* [WHAT YOU HAVE TO DO]:
Count the lines in the data below where the string "μαθήματος" occurs, please, and give the number alone.

* [TASK INPUTS]:
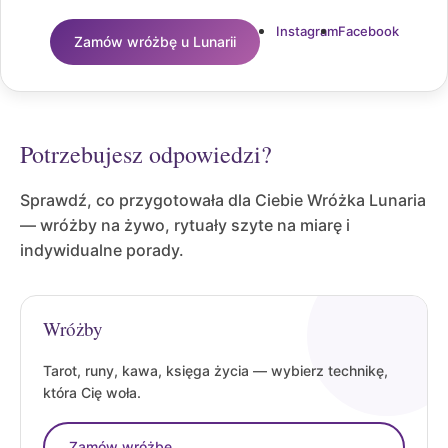
Instagram
Facebook
Zamów wróżbę u Lunarii
Potrzebujesz odpowiedzi?
Sprawdź, co przygotowała dla Ciebie Wróżka Lunaria
— wróżby na żywo, rytuały szyte na miarę i
indywidualne porady.
Wróżby
Tarot, runy, kawa, księga życia — wybierz technikę,
która Cię woła.
Zamów wróżbę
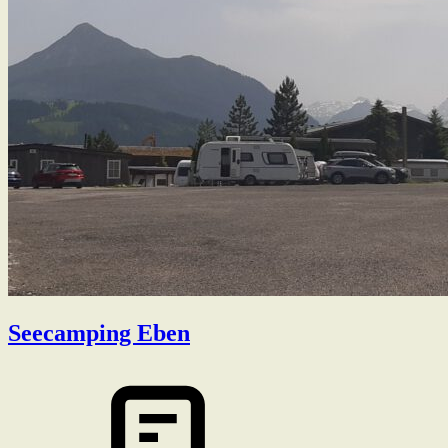
Seecamping Eben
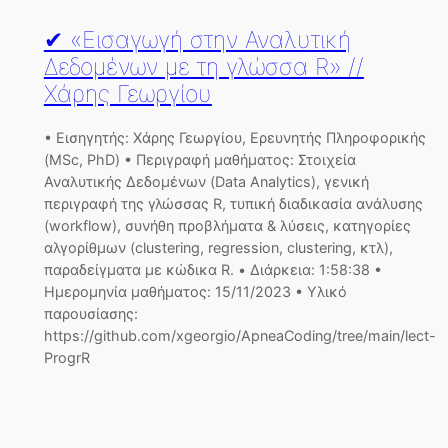
✔ «Εισαγωγή στην Αναλυτική
Δεδομένων με τη γλώσσα R» //
Χάρης Γεωργίου
• Εισηγητής: Χάρης Γεωργίου, Ερευνητής Πληροφορικής
(MSc, PhD) • Περιγραφή μαθήματος: Στοιχεία
Αναλυτικής Δεδομένων (Data Analytics), γενική
περιγραφή της γλώσσας R, τυπική διαδικασία ανάλυσης
(workflow), συνήθη προβλήματα & λύσεις, κατηγορίες
αλγορίθμων (clustering, regression, clustering, κτλ),
παραδείγματα με κώδικα R. • Διάρκεια: 1:58:38 •
Ημερομηνία μαθήματος: 15/11/2023 • Υλικό
παρουσίασης:
https://github.com/xgeorgio/ApneaCoding/tree/main/lect-
ProgrR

* [RESPONSE TO THE TASK]:
2